The "Arman Shaban Trading" channel is also a huge financial risk for the subscribers. While it might seem genuine with a few years of existence, the trading approach itself is mathematically incorrect and will lose money in the long run.


Our 12-month review demonstrates a recurring and significant monthly deficit, measured at -736 pips per month on average. The fundamental issue is a terminal pairing of a weak winning percentage (42%) and a catastrophic risk/reward ratio, with the typical loss (-55 pips) being over three times as big as the typical gain (+17 pips). This translates as the regular losses consistently eating away at the sporadic, tiny gains.

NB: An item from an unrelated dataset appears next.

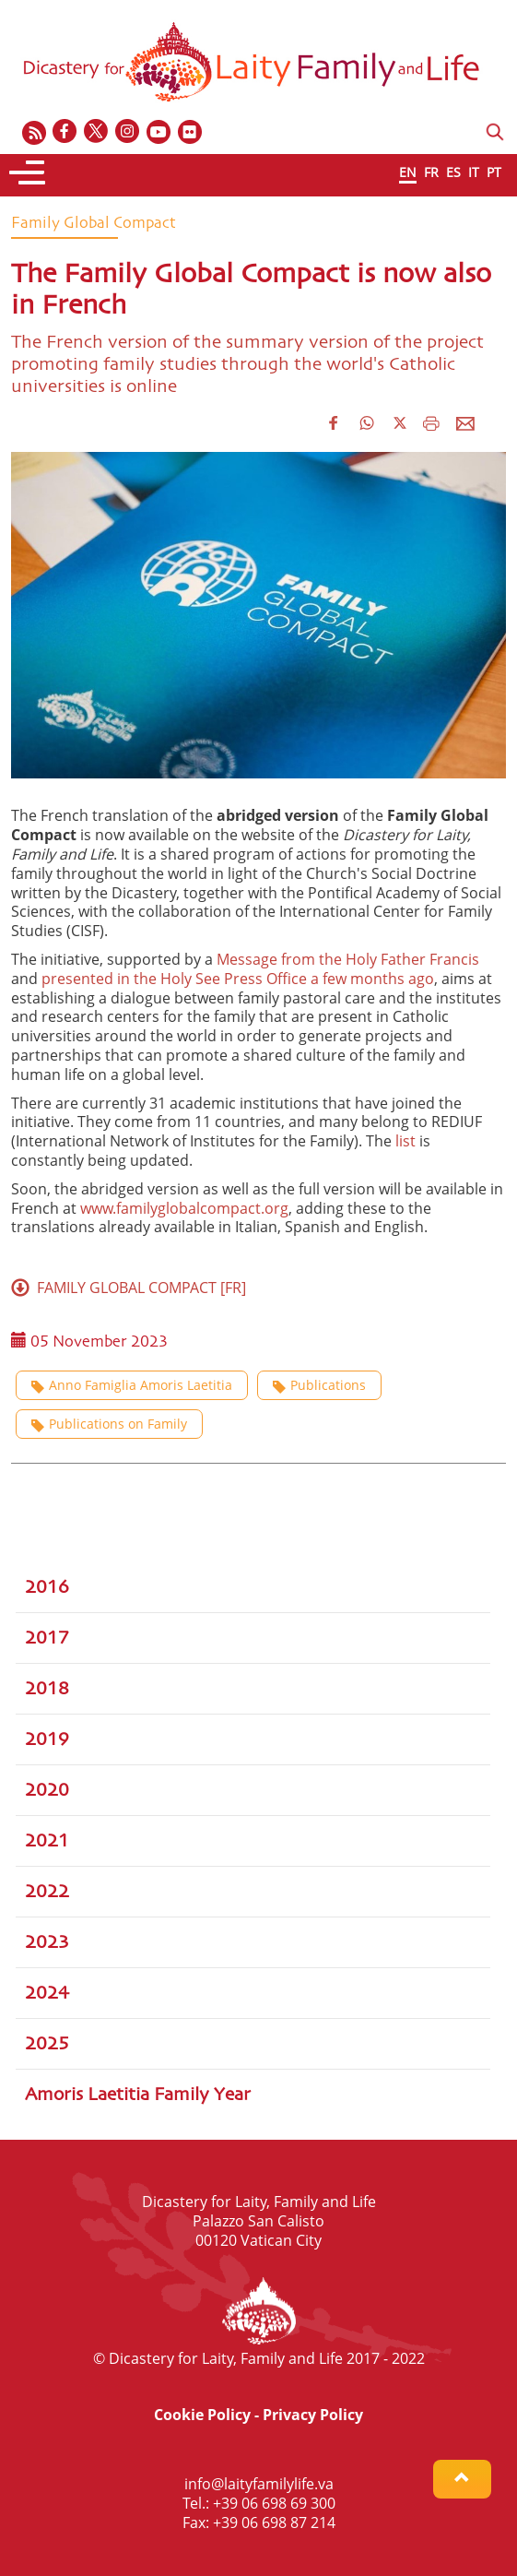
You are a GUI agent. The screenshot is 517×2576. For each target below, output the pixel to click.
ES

That is, paying for this specific channel is equivalent to paying for a consistent leak within your trading account that on average translates at -169 pips per week. The facts and figures indisputably demonstrate that this is not a short-term dive, but rather the definition of the approach itself.



Our Rating: Bad



Verdict: Avoid. Traders must look for brokers that voluntarily advertise their long-term, net-positive records and commit themselves to a long-term risk-management approach.